Huh? This must be some meaning of tetrachordal of which I am not
aware. Please explain. Are you really calling 350c+500c+350c a
"tetrachord". It thought that even to call something a "tetrachord"
(in scare-quotes) the outer intervals had to be a strong consonance.
Without the scare-quotes they have to be an approximate 3:4.

> The rest of your work is awesome. It should be published.

It has been. On the tuning list. But I understand you mean something
with wider circulation and a little more permanent than arrangements
of magnetic domains on a hard disk.

The presence of the 7-tone minor-thirds MOS was Graham's insight. Does
this scale occur in folk music from anywhere?

I think the paper will need to have at least 3 authors, and several
other tuning list acknowledgements. I think we should wait until the
dust settles a bit. I think we're still kicking it up. Who would you
suggest we submit the paper to?

This family of scales needs to be tested in real life. For that we
need some Scala scale files and keyboard mapping files. And then we
need to ask some of those composers out there to drop whatever they
are doing and see what they can make of the 7, 10, 11, 21 and 31 tone
subsets.

-- Dave Keenan

🔗paul@stretch-music.com

--- In tuning@y..., "Dave Keenan" <D.KEENAN@U...> wrote:
> --- In tuning@y..., paul@s... wrote:

> > Yes! There are two other tetrachordal modes: LmLmmLm and mLmmLmL.
>
> Huh? This must be some meaning of tetrachordal of which I am not
> aware. Please explain.

Two identical 4:3 spans, either a 4:3 or a 3:2 apart.>
> > The rest of your work is awesome. It should be published.
>
> It has been. On the tuning list. But I understand you mean
something
> with wider circulation and a little more permanent than
arrangements
> of magnetic domains on a hard disk.
>
> The presence of the 7-tone minor-thirds MOS was Graham's insight.
Does
> this scale occur in folk music from anywhere?

It's a very rare scale in Arabic music.
>
> I think the paper will need to have at least 3 authors, and several
> other tuning list acknowledgements. I think we should wait until
the
> dust settles a bit. I think we're still kicking it up. Who would
you
> suggest we submit the paper to?

Perspectives of New Music, Journal of Music Theory, etc., etc.

🔗monz <joemonz@yahoo.com>

🔗Graham Breed <graham@microtonal.co.uk>

Dave Keenan wrote:

> --- In tuning@y..., paul@s... wrote:
> > Yes! There are two other tetrachordal modes: LmLmmLm and mLmmLmL.
>
> Huh? This must be some meaning of tetrachordal of which I am not
> aware. Please explain. Are you really calling 350c+500c+350c a
> "tetrachord". It thought that even to call something a "tetrachord"
> (in scare-quotes) the outer intervals had to be a strong consonance.
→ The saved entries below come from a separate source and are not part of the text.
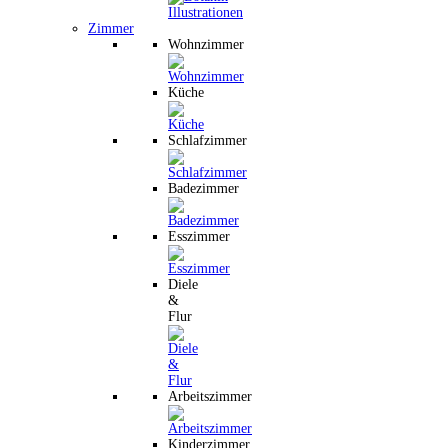
Zimmer
Wohnzimmer
Küche
Schlafzimmer
Badezimmer
Esszimmer
Diele
&
Flur
Arbeitszimmer
Kinderzimmer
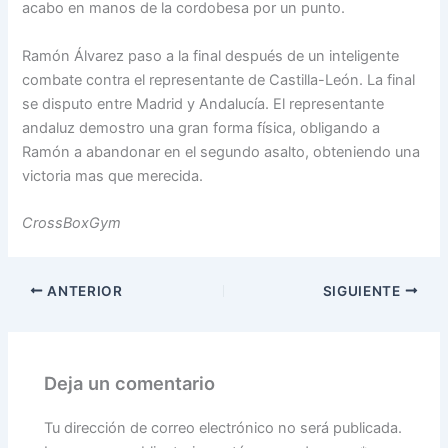
acabo en manos de la cordobesa por un punto.
Ramón Álvarez paso a la final después de un inteligente
combate contra el representante de Castilla-León. La final
se disputo entre Madrid y Andalucía. El representante
andaluz demostro una gran forma física, obligando a
Ramón a abandonar en el segundo asalto, obteniendo una
victoria mas que merecida.
CrossBoxGym
ANTERIOR
SIGUIENTE
Deja un comentario
Tu dirección de correo electrónico no será publicada.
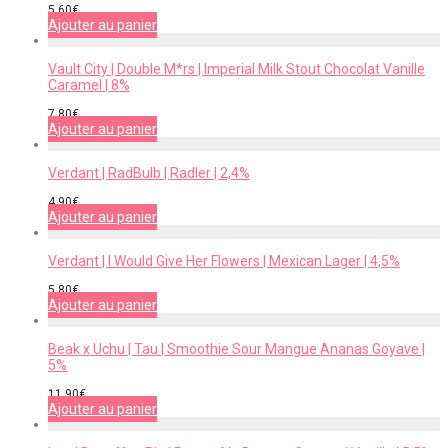
5,60
€
Ajouter au panier
Vault City | Double M*rs | Imperial Milk Stout Chocolat Vanille
Caramel | 8%
7,80
€
Ajouter au panier
Verdant | RadBulb | Radler | 2,4%
4,90
€
Ajouter au panier
Verdant | I Would Give Her Flowers | Mexican Lager | 4,5%
5,80
€
Ajouter au panier
Beak x Uchu | Tau | Smoothie Sour Mangue Ananas Goyave |
5%
11,90
€
Ajouter au panier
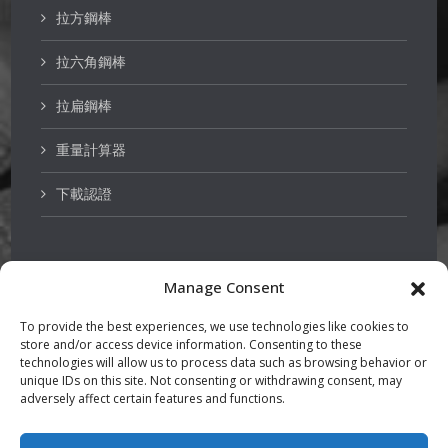
拉方鋼棒
拉六角鋼棒
拉扁鋼棒
重量計算器
下載認證
Manage Consent
不銹鋼
To provide the best experiences, we use technologies like cookies to
store and/or access device information. Consenting to these
泵軸品質鋼棒
technologies will allow us to process data such as browsing behavior or
unique IDs on this site. Not consenting or withdrawing consent, may
adversely affect certain features and functions.
調質鋼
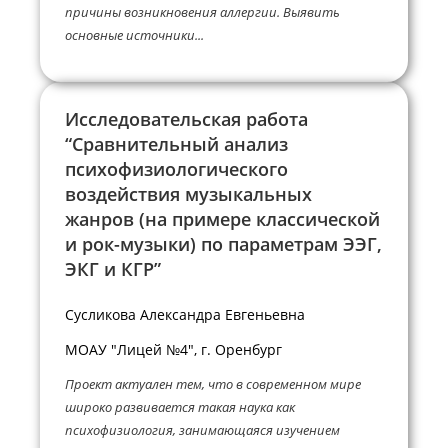
причины возникновения аллергии. Выявить
основные источники...
Исследовательская работа
“Сравнительный анализ
психофизиологического
воздействия музыкальных
жанров (на примере классической
и рок-музыки) по параметрам ЭЭГ,
ЭКГ и КГР”
Сусликова Александра Евгеньевна
МОАУ "Лицей №4", г. Оренбург
Проект актуален тем, что в современном мире
широко развивается такая наука как
психофизиология, занимающаяся изучением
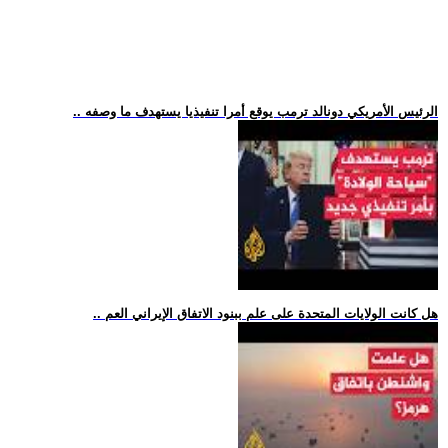
.. الرئيس الأمريكي دونالد ترمب يوقع أمرا تنفيذيا يستهدف ما وصفه
.. هل كانت الولايات المتحدة على علم ببنود الاتفاق الإيراني العم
Paul has explained this. There's another variety of neutral third
scales that have equal tetrachords, and you'll find some of them in
the 31-note subset.

> > The rest of your work is awesome. It should be published.
>
> It has been. On the tuning list. But I understand you mean something
> with wider circulation and a little more permanent than arrangements
> of magnetic domains on a hard disk.

I was thinking publication in a recognized journal would be a good
idea. This is revolutionary stuff, and needs to be put where the
academics can see it.

> The presence of the 7-tone minor-thirds MOS was Graham's insight.
Does
> this scale occur in folk music from anywhere?

It was no great insight that an MOS with a generator that divides the
fifth into 6 equal parts will also divide it into 2 equal parts. By
the same insight I can say that the 31-note subset will contain 3
10-note neutral-thirds MOS scales (note the *neutral* ;) with a note
left over. Each of those will have all the properties I outlined
before at <http://x31eq.com/7plus3.htm>, including some
Rast-family modes.

With 31 notes, there'll be some diatonic scales. Has anybody
mentioned them?

I thought the extra simplification to the neutral-third lattice was
quite clever :)

> I think the paper will need to have at least 3 authors, and several
> other tuning list acknowledgements. I think we should wait until the
> dust settles a bit. I think we're still kicking it up. Who would you
> suggest we submit the paper to?

Did I sneak in at the eleventh hour to get co-authorship? :)

You and Paul seem to share the discovery, in that you found the
important properties between you. The list of "golden" generators
looks like it should be published independently. I'd like to see some
results for the 15-limit.

I've done some work converting existing scales into "decimal" notation
which I'll write up for the List sometime. I notice, by no surprise
at all, that the 41-note periodicity block behind Partch's 43-note
scale can be written with all notes ascending on the decimal staff.
But as there's no "q" from the 1/1 it can't be the 41-note MOS.

I've no idea where or how to submit these things.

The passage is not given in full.